Quanto à eletrificação, o diretor comercial do Standvirtual & OLX Motors salienta que esta acontece a um ritmo mais lento no mercado de usados. «O segmento empresarial representa mais de 80% do mercado automóvel e as gestoras de frotas têm uma exposição muito grande ao diesel. No futuro isto alterar-se-á».
Metas de emissões mudaram realidade
O secretário-geral da ANECRA fala num mercado completamente diferente entre 2020 e o atual, devido não só à pandemia, mas também pelas leis que a União Europeia pretende aprovar, tais como o pacote “Fit for 55“, um conjunto de propostas destinadas a reduzir as emissões de gases com efeito de estufa no território comunitário em, pelo menos, 55% até 2030.
«Há três anos a maior parte de nós achava que os elétricos seriam uma das soluções de mercado, mas não a única. Hoje já percebemos que não é bem assim, até pelas metas ambientais que foram criadas. Foi neste período que foi aprovado o “Fit for 55”, que define as emissões zero e que coloca condições à produção».
Também do ponto de vista da organização dos operadores houve alterações. «Neste período aconteceu o modelo de negócios Tesla — com vendas digitais, menos instalações e menos condições de entrega de veículos — que há três anos trazia mais ceticismo do que hoje.

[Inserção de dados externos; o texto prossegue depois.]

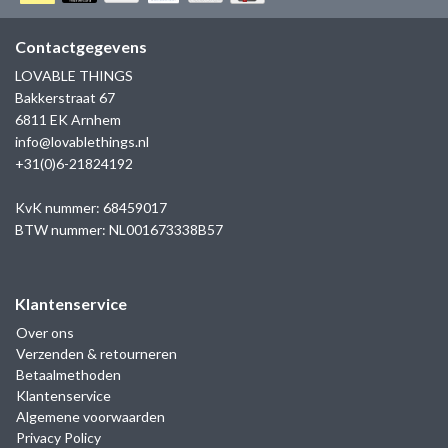
GOLD
SANJOYA
SER INTREPIDA | SS25
CADEAU MAN
BLOG
Contactgegevens
HORLOGE
GNOES
LOVABLE THINGS
CADEAUTJES TOT € 50
Bakkerstraat 67
SALE
YMALA
6811 EK Arnhem
CADEAUTJES TOT € 100
info@lovablethings.nl
REBEL & ROSE
+31(0)6-21824192
CADEAUTJES VANAF € 100
SILK | SALE
KvK nummer: 68459017
BTW nummer: NL001673338B57
JOSH
Klantenservice
KARMA
Over ons
Verzenden & retourneren
CAMPS & CAMPS
Betaalmethoden
Klantenservice
BERNICE
Algemene voorwaarden
Privacy Policy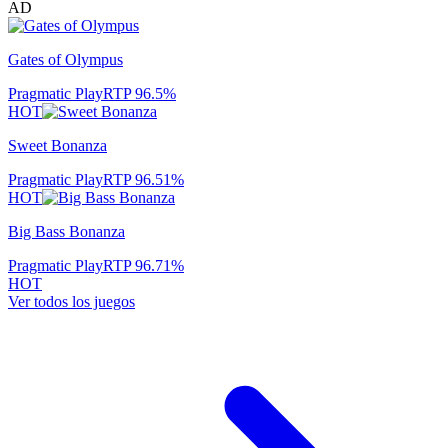
AD
Gates of Olympus
Pragmatic Play
RTP
96.5
%
HOT
Sweet Bonanza
Pragmatic Play
RTP
96.51
%
HOT
Big Bass Bonanza
Pragmatic Play
RTP
96.71
%
HOT
Ver todos los juegos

«Portanto, na prática mudou tudo nos últimos três anos. E provavelmente nos próximos quatro a cinco anos irá mudar muito mais», indica Roberto Saavedra Gaspar.
Modelo economicista e falta de base técnica
Sobre o modelo de organização de agenciamento e privilégio da reserva online de marcas mais recentes e com gama elétrica, Rodrigo Ferreira da Silva aponta, também, fatores económicos para a sua proliferação.

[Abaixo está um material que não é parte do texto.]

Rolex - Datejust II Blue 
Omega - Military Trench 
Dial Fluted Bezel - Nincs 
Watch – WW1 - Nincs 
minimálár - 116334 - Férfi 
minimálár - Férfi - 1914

«O chamado modelo Tesla, que está igualmente presente nas marcas chinesas, também existe porque é a forma mais barata de uma marca nova entrar no mercado. Estamos aqui num espaço fantástico vosso, muito recente (o novo showroom da Sociedade Comercial C. Santos abriu no fim de novembro) e não podemos compará-lo com as condições que outros operadores têm para comercializar um automóvel. São universos completamente distintos”.
O presidente da ARAN e vice-presidente do CECRA considera que «os números que vão «atirando” de objetivo de redução de emissões para a norma Euro 7 e para o “Fit for 55” têm muitas vezes até falta de base técnica» e aponta incongruências. «Por exemplo, se um carro não cumprir as normas, mas for exportado para fora da UE e depois reimportado passado um mês, já pode estar no espaço europeu».
Neste cenário de eletrificação, «os chineses estão 15 anos à frente» dos europeus, segundo a mesma fonte. «Perceberam que não ganhavam esta “guerra” nos motores a combustão interna e apostaram no veículo elétrico. Têm as matérias-primas e a escala necessária.
«Nos últimos 12 meses, o porto de Antuérpia foi alvo de 80 marcas chinesas a pedirem homologações de automóveis na Europa. Estamos a assistir a uma “inundação” do mercado por marcas chinesas, por serem o único país que já consegue ter escala para produzir veículos elétricos a um preço acessível».
Sustentabilidade ambiental e social
Rodrigo Ferreira da Silva salienta a importância da acessibilidade para a sustentabilidade social e, mesmo ambiental. «A acessibilidade dos carros está a atirar muitos clientes que vão para os carros usados e importados, enquanto outros adiam a compra porque têm dúvidas se podem adquirir um modelo plug-in ou um modelo elétrico.
«No fundo, isto é um objetivo contrário ao da redução de CO2, porque estamos a prolongar a vida útil de automóveis mais velhos e com o envelhecimento do parque circulante e, assim, automóveis mais poluentes acabam por ficar mais tempo na estrada».
Roberto Saavedra Gaspar avisa que algumas medidas não têm o efeito pretendido no curto prazo. «O que seria importante é que os veículos do parque circulante pudessem utilizar combustíveis de menores emissões. Se falarmos só de carros novos, demoramos 30 ou 40 anos a renovar todo o parque. E depois deixamos de fora uma parte enorme da população», defende o secretário-geral da ANECRA.